Adult human motor neurons, unlike those of frog, also contain large amounts of lipofuscin, and cytoskeletons isolated from human motor neuron cell bodies retain their lipofuscin (Fig. 5). The possibility that lipofuscin granules are trapped within the interstices of the cytoskeleton of the cell body and dendrites became apparent when isolated human cell bodies being examined by differential interference contrast microscopy (DIC) were exposed to SDS. When concentrations of up to 1% of the detergent were introduced at the edge of the coverslip, the cell bodies often began to swell and, one by one, individual lipofuscin granules were released and floated away from the enlarged cell body. The granules had average diameters of about 2.5 μm (range 1.8–3.0 μm, n = 16) and appeared to be insoluble in SDS. Even after depletion of most of the cell's lipofuscin, the swollen motor neuron was sometimes still visible by DIC. Lipofuscin was released only from cell bodies that underwent swelling. This sequence of events led us to infer that lipofuscin granules may be caged within the cell body cytoskeleton and can individually escape it as the lattice enlarges to pore sizes that exceed the diameter of each granule.

Although the swollen cell bodies eventually became invisible by light microscopy, the cytoskeleton may not be completely soluble in SDS. Approximately one-third of the cell body protein (31.0 ± 15.1%, n = 5) was recovered in the pellet when spun at 13,000 × g for 5 min in the presence of 1% SDS. This may explain our inability thus far to detect and identify any proteins in the isolated cytoskeleton by SDS-polyacrylamide gel electrophoresis.

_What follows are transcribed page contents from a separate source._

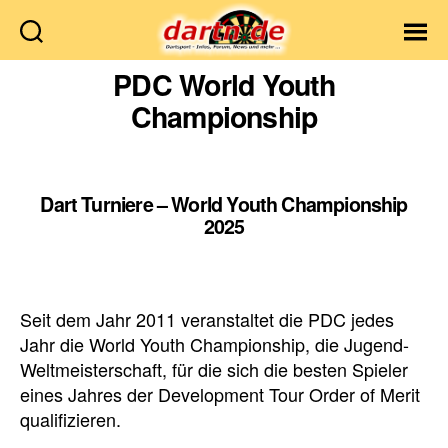
Dartn.de
PDC World Youth
Championship
Dart Turniere – World Youth Championship
2025
Seit dem Jahr 2011 veranstaltet die PDC jedes
Jahr die World Youth Championship, die Jugend-
Weltmeisterschaft, für die sich die besten Spieler
eines Jahres der Development Tour Order of Merit
qualifizieren.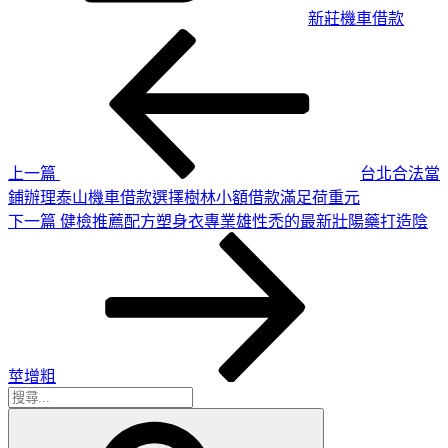
新莊機車借款
上
文
一
章
篇
導
文
章
覽
上一篇
台北合法當
鋪辦理泰山機車借款選擇樹林小額借款滿足荷重元
下
下一篇
健檢推薦配方塑身衣專業雄性禿的最新壯陽藥打造陰
一
篇
文
章
莖增粗
搜
搜
尋
尋
關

Axotomy enlarges the cell body cytoskeleton

Transection of motor axons in the frog lumbar ventral root causes progressive enlargement of the nucleolus, nucleus and cell body of the injured motor neurons [4]. Given the evidence above that the cytoskeleton largely maintains normal nucleolar, nuclear and cell body size, one would postulate that axotomy increases their size by altering the cytoskeleton. This possibility was tested in morphometric analyses of cytoskeletons isolated from motor neuron cell bodies of frogs 16 days following ventral root transection, when injury-induced enlargement was well underway. As in normal motor neurons, the cytoskeleton of axotomized cells maintains most of nucleolar, nuclear and cell body size (Table 2). Scaling of nucleolar, nuclear and cell body sizes after injury was also evident in both unextracted and extracted cell bodies (Fig. 6). By postoperative day 16, mean nucleolar, nuclear and cell body volumes had increased 222%, 148% and 145% in the isolated cytoskeletons, respectively, versus 254%, 159% and 164% in unextracted cell bodies (Tables 1 &2). Dividing the injury-induced increases in volume in extracted cells by those in unextracted cells, one finds that the enlargement of the cytoskeleton accounted for 91% of the increase in nucleolar size, 67% of nuclear size, and 60% of cell body size.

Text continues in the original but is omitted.